[Start of Attachment]

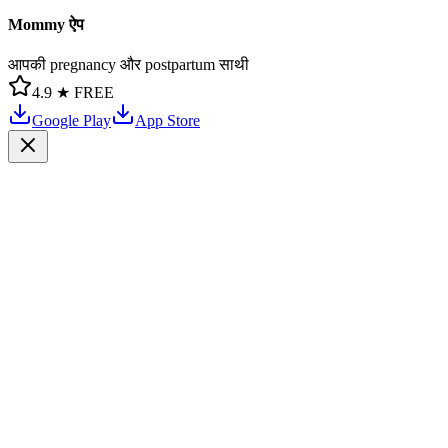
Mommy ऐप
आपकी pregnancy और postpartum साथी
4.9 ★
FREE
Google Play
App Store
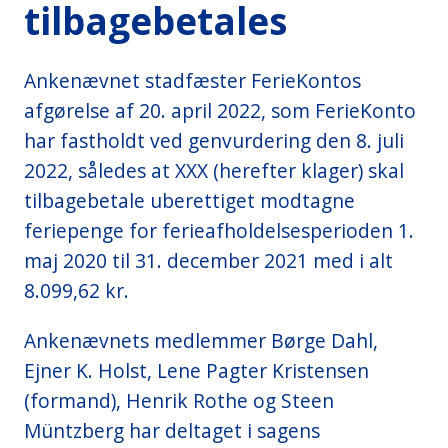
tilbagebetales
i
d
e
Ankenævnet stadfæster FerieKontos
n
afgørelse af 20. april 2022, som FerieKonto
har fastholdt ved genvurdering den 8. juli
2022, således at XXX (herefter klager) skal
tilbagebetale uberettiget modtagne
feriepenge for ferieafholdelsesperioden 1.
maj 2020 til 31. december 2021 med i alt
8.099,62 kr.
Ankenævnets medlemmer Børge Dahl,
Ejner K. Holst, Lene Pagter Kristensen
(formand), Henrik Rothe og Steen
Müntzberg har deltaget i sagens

[End of Attachment]

◆ Activity ◆
Repeat exactly the lines from the line containing "8.099,62 kr." through the end of the listing above; both boundary lines are part of the output.

◆ Solution to the problem ◆
8.099,62 kr.
Ankenævnets medlemmer Børge Dahl,
Ejner K. Holst, Lene Pagter Kristensen
(formand), Henrik Rothe og Steen
Müntzberg har deltaget i sagens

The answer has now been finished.